# 2024-023 Paye et avantages sociaux, Directive sur la réinstallation des Forces armées canadiennes
Directive sur la réinstallation des Forces armées canadiennes (DRFAC)
Sommaire de cas
Date C et R : 2025-01-23
Le plaignant a contesté le refus du directeur – Rémunération et avantages sociaux (Administration) 2. Ce dernier a refusé la demande de remboursement du plaignant concernant la différence entre les taux d'intérêt hypothécaires (DTIH). Le plaignant a soutenu que l'article 8.3.12 de la Directive sur la réinstallation des Forces armées canadiennes (DRFAC) n'avait pas été bien appliquée puisqu'il satisfaisait aux deux conditions d'admissibilité à ce remboursement. Il a indiqué que sa résidence d'Ottawa s'était vendue à un prix nettement inférieur à celui prévu en raison du déclin du marché. Bien qu'il ait pu transférer son taux d'intérêt de 1,57 % pour le solde de l'hypothèque initiale, le plaignant avait dû contracter une seconde hypothèque à un taux d'intérêt de 5,33 % afin de parvenir à acheter sa résidence à Winnipeg. Le plaignant était d'avis que le taux d'intérêt hypothécaire combiné était de 2.01 % pour sa résidence de Winnipeg et que, puisque ce taux était supérieur au taux de 1,57 % dont il bénéficiait pour la résidence d'Ottawa et que cette hypothèque avait été radiée, il satisfaisait à toutes les conditions d'admissibilité au remboursement de la DTIH.
L'autorité initiale (AI) a refusé d'accorder une mesure de réparation au plaignant. L'AI a conclu que le taux d'intérêt hypothécaire applicable au solde impayé de l'hypothèque initiale avait été transféré au même taux et appliqué à la nouvelle hypothèque, et que le plaignant n'avait donc pas droit au remboursement de la DTIH.

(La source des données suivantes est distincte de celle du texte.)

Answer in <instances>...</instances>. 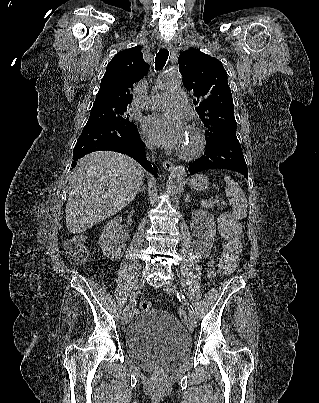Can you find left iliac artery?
<instances>
[{
	"instance_id": "1",
	"label": "left iliac artery",
	"mask_w": 319,
	"mask_h": 403,
	"mask_svg": "<svg viewBox=\"0 0 319 403\" xmlns=\"http://www.w3.org/2000/svg\"><path fill=\"white\" fill-rule=\"evenodd\" d=\"M177 297H178L180 302H184L185 304H187L190 319L196 324V317H195L194 310H193L192 306H190L189 303L187 302L185 296L182 293L177 292Z\"/></svg>"
}]
</instances>
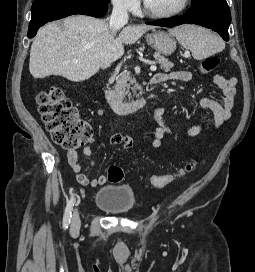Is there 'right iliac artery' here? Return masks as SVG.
<instances>
[{"mask_svg": "<svg viewBox=\"0 0 255 272\" xmlns=\"http://www.w3.org/2000/svg\"><path fill=\"white\" fill-rule=\"evenodd\" d=\"M74 203H75L74 198H71L67 203L65 213H64V217H63V227L65 229H67L69 224H70V220H71V217H72L71 213H72V208L74 206Z\"/></svg>", "mask_w": 255, "mask_h": 272, "instance_id": "82829eb1", "label": "right iliac artery"}]
</instances>
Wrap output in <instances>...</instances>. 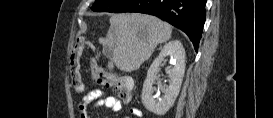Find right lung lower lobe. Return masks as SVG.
<instances>
[{
  "label": "right lung lower lobe",
  "instance_id": "1",
  "mask_svg": "<svg viewBox=\"0 0 273 118\" xmlns=\"http://www.w3.org/2000/svg\"><path fill=\"white\" fill-rule=\"evenodd\" d=\"M206 0H128L116 12L155 15L184 31L198 50L205 23Z\"/></svg>",
  "mask_w": 273,
  "mask_h": 118
}]
</instances>
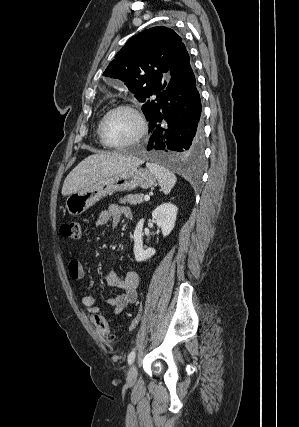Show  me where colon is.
<instances>
[{
	"label": "colon",
	"mask_w": 299,
	"mask_h": 427,
	"mask_svg": "<svg viewBox=\"0 0 299 427\" xmlns=\"http://www.w3.org/2000/svg\"><path fill=\"white\" fill-rule=\"evenodd\" d=\"M60 233L63 237L69 239H79L81 237V226L78 222L64 223L60 227ZM96 331L108 343L114 341V335L109 323L99 314L92 317Z\"/></svg>",
	"instance_id": "obj_1"
}]
</instances>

Le Comité a conclu que l'intention de l'article 8.3.12 de la DRFAC est d'accorder un remboursement aux militaires qui obtiennent une affectation et qui doivent vendre leur résidence et en acheter une autre à un moment où les taux d'intérêt ont fortement augmenté. Le remboursement de la DTIH permet de rembourser la différence entre le taux hypothécaire le plus élevés et celui qui est plus bas, jusqu'à concurrence d'un montant maximal correspondant au solde restant de l'hypothèque de la résidence vendue. Ce remboursement ne s'applique pas aux intérêts associés à une hypothèque plus élevée pour la nouvelle résidence. Le Comité a donc conclu que le plaignant avait transféré son hypothèque sur le capital restant, ce qui lui était avantageux puisque le taux d'intérêt sur ce montant demeurait de 1,57 %. Le fait qu'il ait dû accepter un prêt supplémentaire à un taux d'intérêt plus élevé parce que le prix d'achat de la résidence de Winnipeg était supérieur au prix de vente de la résidence d'Ottawa n'entrainait pas un droit au remboursement de la DTIH puisque la DRFAC ne prévoit ni taux d'intérêt combiné, ni hypothèque combinée, ni combinaison d'une première et d'une deuxième hypothèque. Le Comité a conclu que le plaignant n'avait pas été lésé et a recommandé que l'autorité de dernière instance n'accorde pas de mesure de réparation.